As with every period series, knowing nods to the era are made every few seconds. By knowing nods, I mean grabbing you by the ears and yelling ‘can you tell it’s the 1980s?’ At one party they dance to ‘The Birdie Song’ and ‘Karma Chameleon’ is sung acapella, while a chat show intro sees Rod and Emu to the sound of Chas and Dave singing ‘Rabbit’. Equally, I do wish writers would cut down on the incessant Jimmy Savile references: it all feels so tired and overplayed, the TV equivalent of having Hamlet smoking a joint with Rosencrantz and Guildenstern. Yet there are many moments where you go ‘hang on, why can’t we have that?’ It remains particularly scandalous that Concorde hasn’t been brought back, let alone air hostesses carrying large goblets of prawn cocktail.
Much of the allure of Rivals is how much rougher-edged the world is. You can be fat and hairy and still be attractive or call something ‘retarded’ and chain-smoke among children and not be a bad person. I’m reminded of an advert for the divorce app Amicable, which mocks the idea of ‘staying together for the kids’. Yet sometimes muddling through things imperfectly is the best option: the chronically over-examined and over-prescribed life is not worth living. There are parts of the world that never forgot this: the hunting world in particular.
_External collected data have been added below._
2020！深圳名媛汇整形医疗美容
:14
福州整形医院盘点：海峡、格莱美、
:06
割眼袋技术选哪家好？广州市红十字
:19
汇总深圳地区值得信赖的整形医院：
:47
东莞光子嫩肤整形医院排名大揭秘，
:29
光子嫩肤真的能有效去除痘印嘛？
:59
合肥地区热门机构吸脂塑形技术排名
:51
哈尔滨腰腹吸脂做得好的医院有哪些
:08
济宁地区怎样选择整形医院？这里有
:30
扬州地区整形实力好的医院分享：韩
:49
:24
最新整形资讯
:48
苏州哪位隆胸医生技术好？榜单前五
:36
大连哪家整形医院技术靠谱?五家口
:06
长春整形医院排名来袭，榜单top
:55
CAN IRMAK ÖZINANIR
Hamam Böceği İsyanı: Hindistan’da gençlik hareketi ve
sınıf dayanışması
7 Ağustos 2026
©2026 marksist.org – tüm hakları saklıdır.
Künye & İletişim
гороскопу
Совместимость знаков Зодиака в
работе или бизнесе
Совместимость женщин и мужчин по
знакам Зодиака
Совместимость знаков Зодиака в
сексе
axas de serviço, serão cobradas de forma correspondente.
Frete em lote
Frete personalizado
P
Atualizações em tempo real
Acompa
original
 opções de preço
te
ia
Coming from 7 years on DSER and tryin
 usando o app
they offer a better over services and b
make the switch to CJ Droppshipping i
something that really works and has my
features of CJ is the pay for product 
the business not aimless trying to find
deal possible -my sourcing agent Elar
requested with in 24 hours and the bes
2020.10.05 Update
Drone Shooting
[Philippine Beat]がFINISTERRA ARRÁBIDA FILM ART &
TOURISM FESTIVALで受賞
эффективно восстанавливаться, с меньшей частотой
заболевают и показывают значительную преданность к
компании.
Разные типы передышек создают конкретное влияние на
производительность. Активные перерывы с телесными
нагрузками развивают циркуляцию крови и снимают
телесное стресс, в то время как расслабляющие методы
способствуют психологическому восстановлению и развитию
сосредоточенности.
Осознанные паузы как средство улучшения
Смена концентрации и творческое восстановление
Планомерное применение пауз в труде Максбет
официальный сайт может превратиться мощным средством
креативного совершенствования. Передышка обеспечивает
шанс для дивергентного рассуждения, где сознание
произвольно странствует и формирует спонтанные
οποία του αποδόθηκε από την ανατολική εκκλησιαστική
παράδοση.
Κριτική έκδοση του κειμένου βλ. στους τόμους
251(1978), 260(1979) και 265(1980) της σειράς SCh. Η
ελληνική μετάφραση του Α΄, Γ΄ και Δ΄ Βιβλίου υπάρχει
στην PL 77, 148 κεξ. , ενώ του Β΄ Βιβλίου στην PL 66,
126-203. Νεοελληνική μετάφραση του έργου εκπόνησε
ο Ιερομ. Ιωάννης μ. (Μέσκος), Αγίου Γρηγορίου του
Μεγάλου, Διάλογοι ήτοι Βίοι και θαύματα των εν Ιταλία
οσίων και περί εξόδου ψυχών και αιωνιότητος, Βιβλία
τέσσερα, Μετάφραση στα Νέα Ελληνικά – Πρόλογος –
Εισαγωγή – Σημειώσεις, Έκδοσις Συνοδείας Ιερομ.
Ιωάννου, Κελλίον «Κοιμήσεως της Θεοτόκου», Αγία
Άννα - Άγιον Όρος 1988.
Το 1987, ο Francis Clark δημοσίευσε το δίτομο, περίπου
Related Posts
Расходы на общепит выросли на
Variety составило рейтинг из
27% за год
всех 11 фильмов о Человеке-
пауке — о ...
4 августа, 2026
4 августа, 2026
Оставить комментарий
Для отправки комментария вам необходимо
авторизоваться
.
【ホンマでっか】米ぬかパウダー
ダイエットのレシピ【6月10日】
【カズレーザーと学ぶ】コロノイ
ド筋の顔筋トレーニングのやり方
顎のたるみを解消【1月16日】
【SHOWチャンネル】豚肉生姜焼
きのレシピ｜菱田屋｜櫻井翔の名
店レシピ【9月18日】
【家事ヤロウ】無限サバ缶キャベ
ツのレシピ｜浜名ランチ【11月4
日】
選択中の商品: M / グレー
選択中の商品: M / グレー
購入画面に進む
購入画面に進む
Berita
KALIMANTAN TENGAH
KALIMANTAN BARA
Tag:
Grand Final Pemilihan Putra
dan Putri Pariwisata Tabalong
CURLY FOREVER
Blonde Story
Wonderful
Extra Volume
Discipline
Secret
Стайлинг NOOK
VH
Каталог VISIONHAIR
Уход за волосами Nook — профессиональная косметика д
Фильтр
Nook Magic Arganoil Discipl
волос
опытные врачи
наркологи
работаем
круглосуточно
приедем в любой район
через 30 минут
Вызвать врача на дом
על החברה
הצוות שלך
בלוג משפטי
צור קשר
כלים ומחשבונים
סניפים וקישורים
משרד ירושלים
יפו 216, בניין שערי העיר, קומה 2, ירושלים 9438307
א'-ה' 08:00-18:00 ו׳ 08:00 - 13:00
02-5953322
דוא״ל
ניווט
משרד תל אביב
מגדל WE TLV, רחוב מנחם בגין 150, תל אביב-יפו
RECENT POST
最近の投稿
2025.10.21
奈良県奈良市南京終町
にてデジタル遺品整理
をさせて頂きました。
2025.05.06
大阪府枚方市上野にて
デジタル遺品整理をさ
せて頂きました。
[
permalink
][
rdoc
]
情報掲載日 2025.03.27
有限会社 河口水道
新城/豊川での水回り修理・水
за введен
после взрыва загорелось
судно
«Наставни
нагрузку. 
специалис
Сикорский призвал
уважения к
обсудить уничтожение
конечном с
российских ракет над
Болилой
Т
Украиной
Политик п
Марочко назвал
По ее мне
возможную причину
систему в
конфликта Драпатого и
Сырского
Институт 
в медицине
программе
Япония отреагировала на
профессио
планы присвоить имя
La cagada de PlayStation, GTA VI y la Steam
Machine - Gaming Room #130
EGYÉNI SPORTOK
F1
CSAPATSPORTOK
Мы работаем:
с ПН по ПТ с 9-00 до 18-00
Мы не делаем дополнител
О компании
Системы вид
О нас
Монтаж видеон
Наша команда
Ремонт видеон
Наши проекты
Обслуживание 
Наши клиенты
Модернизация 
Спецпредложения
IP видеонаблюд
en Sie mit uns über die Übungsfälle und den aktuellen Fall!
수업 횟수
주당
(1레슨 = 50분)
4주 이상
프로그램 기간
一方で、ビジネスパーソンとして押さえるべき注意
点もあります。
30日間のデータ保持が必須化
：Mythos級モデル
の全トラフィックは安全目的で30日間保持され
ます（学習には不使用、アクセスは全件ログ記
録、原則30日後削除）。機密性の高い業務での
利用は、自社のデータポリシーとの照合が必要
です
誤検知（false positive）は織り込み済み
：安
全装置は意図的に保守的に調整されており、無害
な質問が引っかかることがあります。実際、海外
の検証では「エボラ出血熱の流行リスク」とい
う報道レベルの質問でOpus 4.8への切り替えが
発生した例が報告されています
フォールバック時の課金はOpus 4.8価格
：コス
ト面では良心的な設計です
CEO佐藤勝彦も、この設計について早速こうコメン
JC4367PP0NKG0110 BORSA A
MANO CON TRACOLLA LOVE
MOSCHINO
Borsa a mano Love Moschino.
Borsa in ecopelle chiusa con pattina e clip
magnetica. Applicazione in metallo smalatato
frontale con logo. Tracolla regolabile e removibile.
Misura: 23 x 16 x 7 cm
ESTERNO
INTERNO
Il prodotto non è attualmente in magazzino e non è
As Jilly Cooper knew best, hunting people ‘kick on’.
As Jilly Cooper knew best, hunting people ‘kick on’
Last week I went to Oslo Court Restaurant, the north London institution where you still begin with crudités and melba toast, and which remains one of the few places in the UK where food is sufficiently salted. When your main comes, a cadre of waiters circles your table, each holding a silver dish and ladling on creamed spinach and cauliflower gratin like a grandmother concerned you’re not eating enough. If you don’t resemble Monty Python’s Mr Creosote when you leave, you’ve failed. As a guest on Desert Island Discs, Clarissa Dickson-Wright states she’d ‘rather eat a cream cake than take Prozac’, and that she’s ‘quite certain that the increase in antidepressants is directly relatable to the decrease in eating [animal] fat’. I think Clarissa had a point.
What Rivals and Oslo Court Restaurant both do is bare essential truths we tend to forget: the more butter, salt and sugar you have in a meal the better it tastes; the more money, power and charm you have, the more people want to have sex with you. Importantly, you can be a total shit as long as you’re commensurately good-looking, even if we like to pretend otherwise.